▸ **TASK DESCRIPTION**: The part to set down runs from the first line of the data below through the line with "quelques semaines auparavant.", inclusive; write it exactly and leave out the pictures.

▸ **Saved entries**:
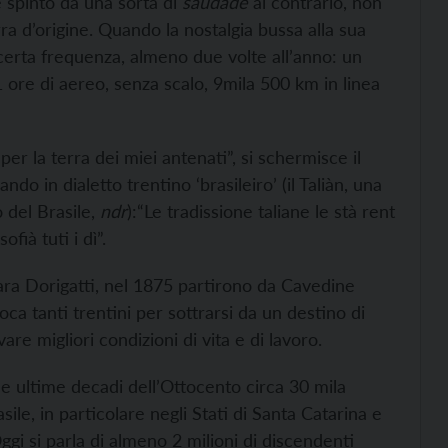
è spinto da una sorta di
saudade
al contrario, non
rra d’origine. Quando la nostalgia bussa alla sua
 certa frequenza, almeno due volte all’anno: un
ore di aereo, senza scalo, 9mila 500 km in linea
r la terra dei miei antenati”, si schermisce il
do in dialetto trentino ‘brasileiro’ (il Taliàn, una
o del Brasile,
ndr
):“Le tradissione taliane le stà rent
fià tuti i dì”.
rbara Dorigatti, nel 1875 partirono da Cavedine
ca tanti trentini per sottrarsi da un destino di
vare migliori condizioni di vita e di lavoro.
le ultime decadi dell’Ottocento circa 30 mila
ile, in particolare negli Stati di Santa Catarina e
gi si parla di almeno 2 milioni di discendenti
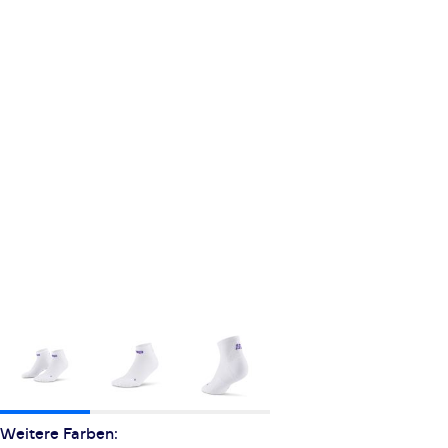
Weitere Farben:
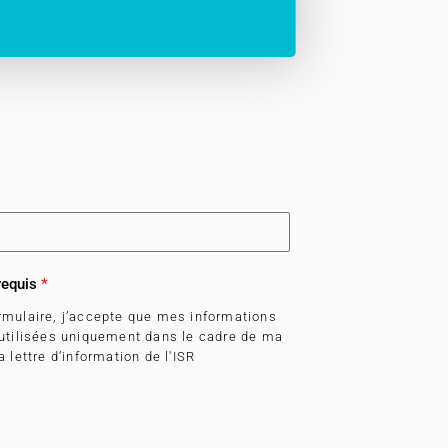
requis
*
rmulaire, j’accepte que mes informations
 utilisées uniquement dans le cadre de ma
 lettre d’information de l'ISR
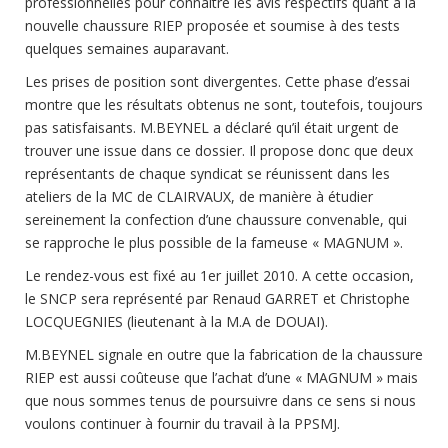
professionnelles pour connaître les avis respectifs quant à la
nouvelle chaussure RIEP proposée et soumise à des tests
quelques semaines auparavant.
Les prises de position sont divergentes. Cette phase d’essai
montre que les résultats obtenus ne sont, toutefois, toujours
pas satisfaisants. M.BEYNEL a déclaré qu’il était urgent de
trouver une issue dans ce dossier. Il propose donc que deux
représentants de chaque syndicat se réunissent dans les
ateliers de la MC de CLAIRVAUX, de manière à étudier
sereinement la confection d’une chaussure convenable, qui
se rapproche le plus possible de la fameuse « MAGNUM ».
Le rendez-vous est fixé au 1er juillet 2010. A cette occasion,
le SNCP sera représenté par Renaud GARRET et Christophe
LOCQUEGNIES (lieutenant à la M.A de DOUAI).
M.BEYNEL signale en outre que la fabrication de la chaussure
RIEP est aussi coûteuse que l’achat d’une « MAGNUM » mais
que nous sommes tenus de poursuivre dans ce sens si nous
voulons continuer à fournir du travail à la PPSMJ.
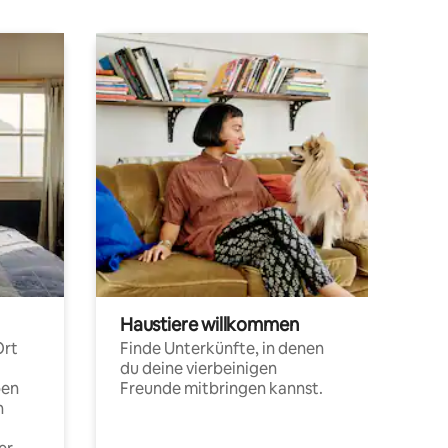
Haustiere willkommen
Ort
Finde Unterkünfte, in denen
du deine vierbeinigen
pen
Freunde mitbringen kannst.
n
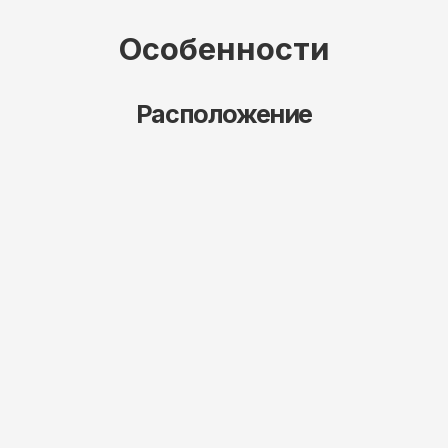
Ход
строительства
Посмотрите все
варианты квартир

▸ **TASK RESULT**:
è spinto da una sorta di
saudade
al contrario, non
rra d’origine. Quando la nostalgia bussa alla sua
 certa frequenza, almeno due volte all’anno: un
ore di aereo, senza scalo, 9mila 500 km in linea
r la terra dei miei antenati”, si schermisce il
do in dialetto trentino ‘brasileiro’ (il Taliàn, una
o del Brasile,
ndr
):“Le tradissione taliane le stà rent
fià tuti i dì”.
rbara Dorigatti, nel 1875 partirono da Cavedine
ca tanti trentini per sottrarsi da un destino di
vare migliori condizioni di vita e di lavoro.
le ultime decadi dell’Ottocento circa 30 mila
ile, in particolare negli Stati di Santa Catarina e
gi si parla di almeno 2 milioni di discendenti
Weitere Farben:
requis
*
rmulaire, j’accepte que mes informations
 utilisées uniquement dans le cadre de ma
 lettre d’information de l'ISR
professionnelles pour connaître les avis respectifs quant à la
nouvelle chaussure RIEP proposée et soumise à des tests
quelques semaines auparavant.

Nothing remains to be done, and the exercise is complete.